The broker, a redis queue in this specific project, receives said "jobs" and saves them in a queue. This queue is only responsible of receiving jobs, queing them for as long as necessary and delivering these jobs to any "consumer" or "worker" that requests a job. Once a job is delivered to a consumer, it is deleted from the queue.
The consumer is responsible of polling the broker whenever it is available, and when a job is received, it is responsible of processing it and saving its result in a "backend" (a redis database in this example). All this logic is also hidden by Celery.
The general idea is that, using the broker as an intermediary, we can scale the consumers or workers as much as needed to be able to satisfy a greater traffic, or to process anything that needs to be asynchronous.
For every celery project, we first need to defined the tasks that our workers will process.
In /project/celery_config/config.py
there is a configuration file that has many attributes (can be explored in Celery Documentation) where the most important attribute to understand is imports
, which defines where the tasks are defined.
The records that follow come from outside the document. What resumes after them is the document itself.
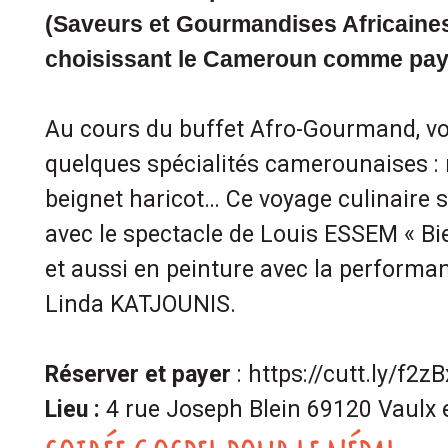
(Saveurs et Gourmandises Africaine
choisissant le Cameroun comme pays
Au cours du buffet Afro-Gourmand, vo
quelques spécialités camerounaises : 
beignet haricot… Ce voyage culinaire 
avec le spectacle de Louis ESSEM « B
et aussi en peinture avec la performan
Linda KATJOUNIS.
Réserver et payer
: https://cutt.ly/f2z
Lieu :
4 rue Joseph Blein 69120 Vaulx 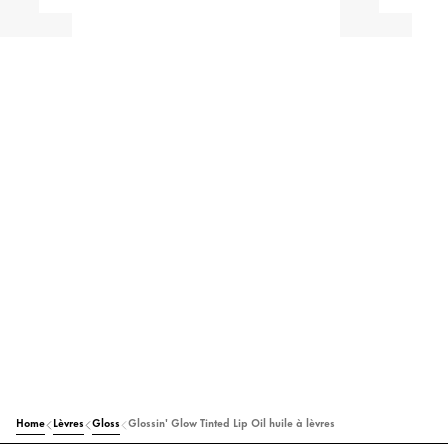
Home
Lèvres
Gloss
Glossin' Glow Tinted Lip Oil huile à lèvres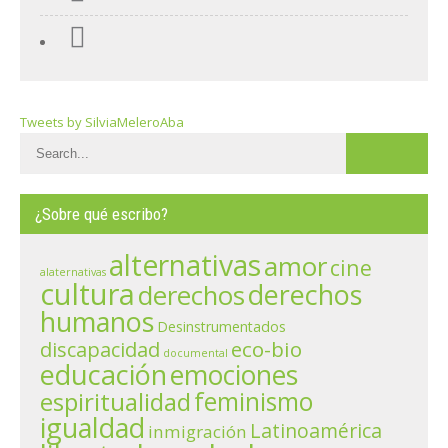
Tweets by SilviaMeleroAba
¿Sobre qué escribo?
alternativas
amor
cine
alaternativas
cultura
derechos
derechos
humanos
Desinstrumentados
eco-bio
discapacidad
documental
educación
emociones
espiritualidad
feminismo
igualdad
Latinoamérica
inmigración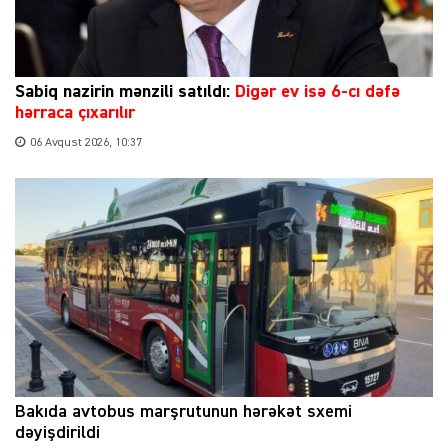
Sabiq nazirin mənzili satıldı:
Digər ev isə 6-cı dəfə
hərraca çıxarılır
06 Avqust 2026, 10:37
Bakıda avtobus marşrutunun hərəkət sxemi
dəyişdirildi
Then both the producer (job master) and consumer (worker) will import this config file, which Celery will use to import the defined tasks.
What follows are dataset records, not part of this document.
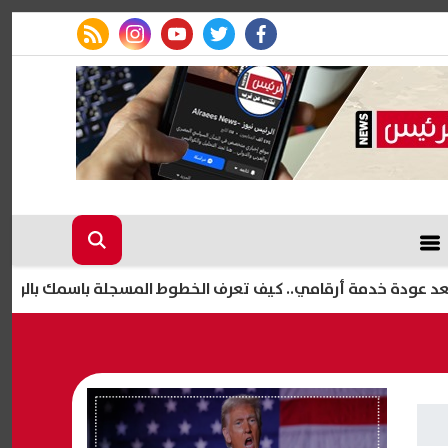
rss feed
instagram
youtube
twitter
facebook
خدمة أرقامي.. كيف تعرف الخطوط المسجلة باسمك بالرقم القومي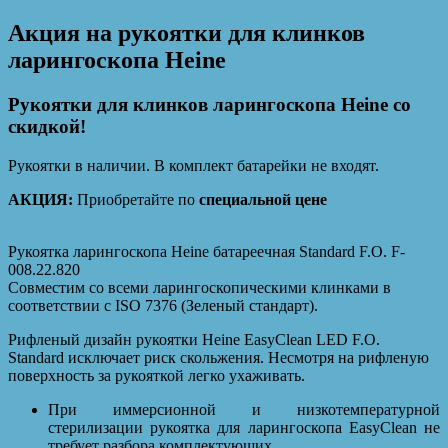
Акция на рукоятки для клинков
ларингоскопа Heine
Рукоятки для клинков ларингоскопа Heine со
скидкой!
Рукоятки в наличии. В комплект батарейки не входят.
АКЦИЯ:
Приобретайте по
специальной цене
Рукоятка ларингоскопа Heine батареечная Standard F.O. F-
008.22.820
Совместим со всеми ларингоскопическими клинками в
соответствии с ISO 7376 (Зеленый стандарт).
Рифленый дизайн рукоятки Heine EasyClean LED F.O.
Standard исключает риск скольжения. Несмотря на рифленую
поверхность за рукояткой легко ухаживать.
При иммерсионной и низкотемпературной
стерилизации рукоятка для ларингоскопа EasyClean не
требует разбора комплектующих.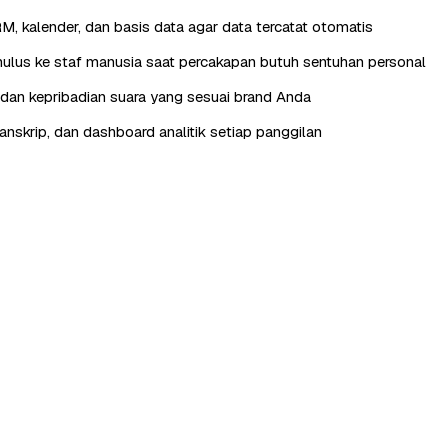
RM, kalender, dan basis data agar data tercatat otomatis
lus ke staf manusia saat percakapan butuh sentuhan personal
, dan kepribadian suara yang sesuai brand Anda
anskrip, dan dashboard analitik setiap panggilan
In /project/celery_config/tasks.py
we define the tasks, this route is referenced in the previously mentioned imports
configuration.
Each tasks consist of a function, and the function can be defined as any Python function, but THE MOST IMPORTANT detail to understand is that each function has the decorator @shared_task
imported from Celery.
The @shared_task
decorator implements (and hides):
- Everything necessary for the producer to push jobs to the queue
- The logic which the consumer uses to understand the jobs coming from the broker
- Everything necessary for the consumer to execute the task and then save the result in a "backend".
The producer or Job Master is a service that provides a way to publish jobs into the broker. For this project we will provide a Web API that will enable clients to publish said jobs into the redis queue (broker).
In /project/producer.py
we first create a Web Server using FastAPI (we can use any other web service, Celery itself does not depend on FastAPI), then we define endpoints as in any FastAPI project, and the endpoints defined will execute the tasks previously defined.
Here what is important to understand is that we do not directly execute the defined functions, for example the functions wait_and_return
COULD be executed using wait_and_return()
and this would run the function as a normal Python function, instead of this, we execute wait_and_return.delay()
where delay()
is a method inserted by the @shared_task
decorator.
The delay()
method will package the requests as a "job" (serialized as a JSON message because of the configuration in /celery_config/config.py
) and will publish it to the broker.
There also are endpoints to query results using a job id
, these endpoints also use the previously defined tasks, for example wait_and_return
, but another method injected by the decorator is executed, AsyncResult(job_id)
, which hides all the logic for Celery to query the "backend" or database for an specific job id and return the status of the job, with its result included if the job is finished.
The Consumer or Worker is another service that can be deployed as a single instance or as a cluster of instances which will be polling the broker for jobs and running said jobs.
In /project/consumer.py
we define a Celery Server with two parameters:
broker
: It is the broker URI, in this example it is a redis queue. The general format for this URI isprotocol://USER:PASSWORD@IP:PORT/instance
.backend
: It is the database URI that Celery will use to save and query results. If a backend is not defined, then the results will not be saved by Celery. The supported brokers and backends are described in celery's documentation.
Then we inject the configuration in /celery_config/config.py
, which has the reference to our defined tasks (and more)
And these few lines of code hide all the logic necessary for each worker to poll the broker for jobs, understand the jobs, execute them and save its results in the "backend" so it can be later accessed.